When you see awk code which seems to materialize variables out of nowhere, it’s a good bet that this is what’s going on.

In this guide, we have written {print $0} for the program which prints full lines of data. However, this can also be written {print}. If print is not given any arguments, it’s the same as passing it $0.

The OFS (Output Field Separator) defines what awk does when comma-separated arguments are given to print. It defaults to a single space.

However, the arguments to print may also be given without commas, meaning that they are combined by string concatenation (no spaces). The difference is not always obvious.

# with a comma
$ echo '' | awk 'END{print "1", "2"}'
1 2
# without a comma
$ echo '' | awk 'END{print "1" "2"}'
12

awk vs gawk

awk on Linux has fancy bells and whistles. awk on macOS only has the standard features.

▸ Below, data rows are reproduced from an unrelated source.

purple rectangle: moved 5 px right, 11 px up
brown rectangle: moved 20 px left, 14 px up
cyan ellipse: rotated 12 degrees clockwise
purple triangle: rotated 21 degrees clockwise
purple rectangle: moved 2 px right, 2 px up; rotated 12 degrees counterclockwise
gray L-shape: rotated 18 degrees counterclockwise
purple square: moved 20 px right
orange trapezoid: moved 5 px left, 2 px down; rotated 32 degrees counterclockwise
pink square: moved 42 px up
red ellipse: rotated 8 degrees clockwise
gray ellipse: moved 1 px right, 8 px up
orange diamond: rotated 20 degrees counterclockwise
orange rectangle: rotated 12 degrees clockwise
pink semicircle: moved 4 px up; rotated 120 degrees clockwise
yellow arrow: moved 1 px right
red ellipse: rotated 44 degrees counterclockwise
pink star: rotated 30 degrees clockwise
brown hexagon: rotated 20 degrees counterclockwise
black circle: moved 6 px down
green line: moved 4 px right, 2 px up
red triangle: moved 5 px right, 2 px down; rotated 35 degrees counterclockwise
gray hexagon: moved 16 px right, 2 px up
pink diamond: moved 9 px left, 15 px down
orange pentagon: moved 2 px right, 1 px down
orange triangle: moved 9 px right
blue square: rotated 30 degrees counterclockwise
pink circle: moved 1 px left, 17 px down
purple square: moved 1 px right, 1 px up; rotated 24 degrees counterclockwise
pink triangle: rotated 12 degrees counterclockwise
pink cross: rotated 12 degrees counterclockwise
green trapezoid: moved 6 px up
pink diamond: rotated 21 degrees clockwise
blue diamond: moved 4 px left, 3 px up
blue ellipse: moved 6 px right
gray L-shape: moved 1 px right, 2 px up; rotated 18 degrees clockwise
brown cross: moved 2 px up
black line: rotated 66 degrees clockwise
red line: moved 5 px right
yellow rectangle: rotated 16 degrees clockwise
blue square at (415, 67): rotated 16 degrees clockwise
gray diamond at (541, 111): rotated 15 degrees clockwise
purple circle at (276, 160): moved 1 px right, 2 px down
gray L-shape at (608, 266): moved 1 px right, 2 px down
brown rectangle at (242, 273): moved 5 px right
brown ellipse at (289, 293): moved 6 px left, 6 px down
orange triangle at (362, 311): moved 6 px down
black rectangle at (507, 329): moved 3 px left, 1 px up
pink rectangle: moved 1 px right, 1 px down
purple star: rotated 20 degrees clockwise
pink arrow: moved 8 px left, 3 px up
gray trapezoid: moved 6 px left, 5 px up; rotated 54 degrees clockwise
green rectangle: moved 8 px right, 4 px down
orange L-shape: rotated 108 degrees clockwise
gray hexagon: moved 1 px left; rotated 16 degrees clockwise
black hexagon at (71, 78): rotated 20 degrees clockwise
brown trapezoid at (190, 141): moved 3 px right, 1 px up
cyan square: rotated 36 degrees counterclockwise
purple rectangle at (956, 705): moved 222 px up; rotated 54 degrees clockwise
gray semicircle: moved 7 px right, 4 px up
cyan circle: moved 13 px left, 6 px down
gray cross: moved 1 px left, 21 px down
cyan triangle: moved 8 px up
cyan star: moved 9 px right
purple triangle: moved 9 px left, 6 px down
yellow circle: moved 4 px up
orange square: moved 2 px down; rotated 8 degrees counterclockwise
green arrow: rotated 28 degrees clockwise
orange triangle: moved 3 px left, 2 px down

If you’re running on Linux, or something linux-like (e.g. WSL on Windows), your version of awk is “GNU awk” or gawk. This version of the awk program has various features which have been added over the years.

However, on any BSD-like system, e.g. macOS, your version of awk will be “BSD awk”. This version of the program only implements the features which have been established as part of the POSIX standard for awk.

Hopefully this never matters for you, dear reader. But when moving scripts from a Linux environment to macOS, be aware that commands which were written on gawk may not behave correctly.

Conclusion

When you first see someone else’s awk commands, they’re mystical. It’s not clear what they do, and you mgiht try them out on your data just to try to see how they behave.

Hopefully, with just a little bit more effort to make them understandable, these magical robot farts can be seen to have a consistent structure and logic.


  1. ‘shell’ means bash or zsh. ‘terminal’ means anything where you can input commands like grep

  2. This guide will not cover the many fabulous powers of regular expressions, but they are very useful. Be aware that regular expressions can vary a little depending on the implementation being used. awk’s regular expressions are more than satisfactory, similar to what grep offers, but can’t do everything that regular expressions in Python, R, and other languages can do.